Mamie did not seem to be listening to me. Handing back my now-sodden handkerchiefs, she sighed and said, “I went to the Queen’s Ball the other night, you know, and had ever so much fun! It was so gay! Father was to have been my escort, but at the last minute he was unable to go…”
“Not because of his health, I hope,” I said.
“Yes, sadly, yes. He says that his foot—and these are his words, so you must forgive me—is a mere bag of pain. He can barely hobble to his desk to write each day.”
“I am dismayed to hear that, Mamie.”
“Yes, yes, we all are. The day before the Queen’s Ball, Father had a visitor—a very young girl with literary aspirations, someone Lord Lytton had recommended visit Father and sent over—and while Father was explaining to her the enjoyment he was having in writing this Drood book for serialisation, this upstart of a girl had the temerity to ask, ‘But suppose you died before all the book was written?’ ”
“Outrageous,” I muttered.
“Yes, yes.

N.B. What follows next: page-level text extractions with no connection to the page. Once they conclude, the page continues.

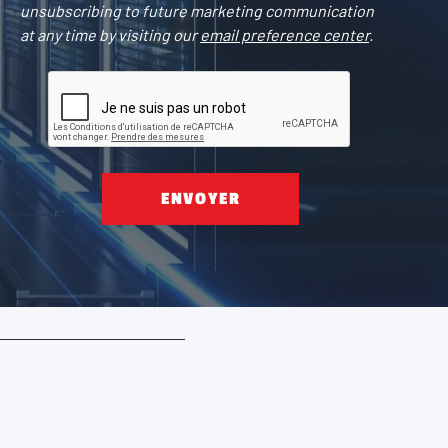
unsubscribing to future marketing communication
at any time by visiting our
email preference center
.
ENVOYER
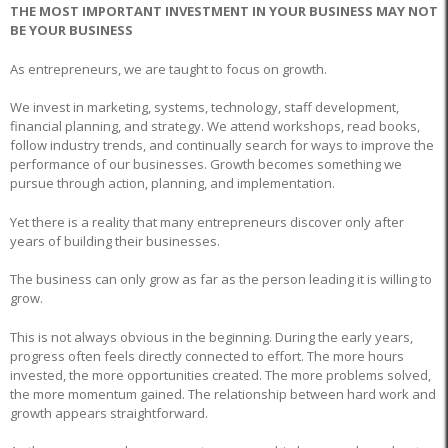
THE MOST IMPORTANT INVESTMENT IN YOUR BUSINESS MAY NOT
BE YOUR BUSINESS
As entrepreneurs, we are taught to focus on growth.
We invest in marketing, systems, technology, staff development,
financial planning, and strategy. We attend workshops, read books,
follow industry trends, and continually search for ways to improve the
performance of our businesses. Growth becomes something we
pursue through action, planning, and implementation.
Yet there is a reality that many entrepreneurs discover only after
years of building their businesses.
The business can only grow as far as the person leading it is willing to
grow.
This is not always obvious in the beginning. During the early years,
progress often feels directly connected to effort. The more hours
invested, the more opportunities created. The more problems solved,
the more momentum gained. The relationship between hard work and
growth appears straightforward.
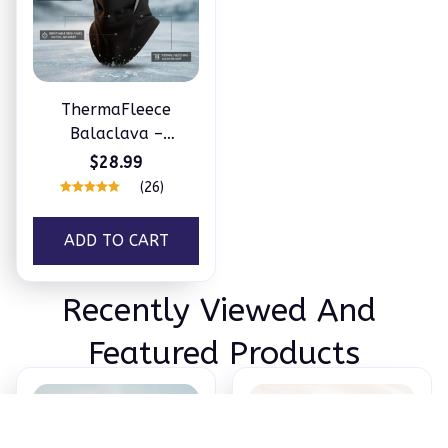
ThermaFleece
Balaclava –
Windproof 3-in-1
$28.99
Winter Hat, Mask &
(26)
Neck Warmer
ADD TO CART
Recently Viewed And 
Featured Products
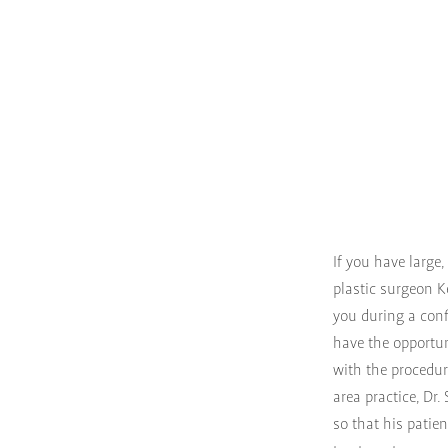
If you have large
plastic surgeon K
you during a conf
have the opportun
with the procedur
area practice, Dr
so that his patie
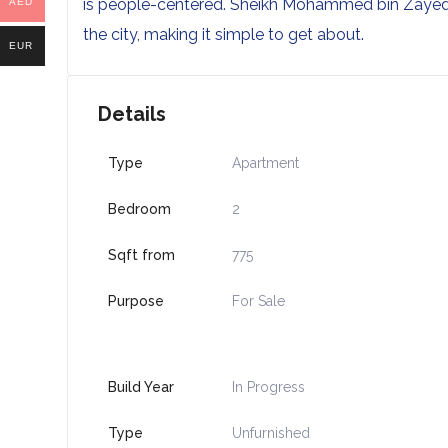
is people-centered. Sheikh Mohammed bin Zayed R
AED
the city, making it simple to get about.
EUR
Details
Type
Apartment
Bedroom
2
Sqft from
775
Purpose
For Sale
Build Year
In Progress
Type
Unfurnished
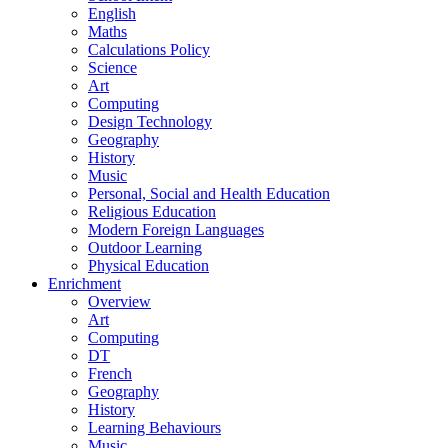
English
Maths
Calculations Policy
Science
Art
Computing
Design Technology
Geography
History
Music
Personal, Social and Health Education
Religious Education
Modern Foreign Languages
Outdoor Learning
Physical Education
Enrichment
Overview
Art
Computing
DT
French
Geography
History
Learning Behaviours
Music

Well, Father—you know sometimes in a conversation he smiles but how his gaze suddenly becomes focused on something very far away—he said, ‘Ah-h! That has occurred to me at times.’ And the girl became flustered.…”
“As well she should have been,” I said.
“Yes, yes… but when Father saw that he had embarrassed her, he spoke very softly in his kindest voice and said to her, ‘One can only work on, you know—work while it is day.’ ”
“Very true,” I said. “All of us writers feel the same on this issue.”
Mamie began fussing with her bonnet, setting her wet hair and sagging curls to rights, and I had a moment to contemplate the rather sad future for both of Dickens’s daughters. Katey was married to a very sick young man and was currently a social outcast both because of her father’s separation from her mother and because of Kate’s own flirtations and behaviour. Her tongue had always been too sharp for either Society’s ear or that of most men who might have been marriage partners. Mamie was less intelligent than Kate, but her sometimes frenzied efforts towards social acceptance were always carried out at the fringes of society, usually within a maelstrom of malicious gossip, again because of her father’s political attitudes, her sister’s behaviour, and her own spinsterhood. Mamie’s last serious marriage possibility had been Percy Fitzgerald, but—as Katey had said last New Year’s Eve—Percy had settled on that “simpering charmer” and forgone his last opportunity of marrying into the Dickens fold.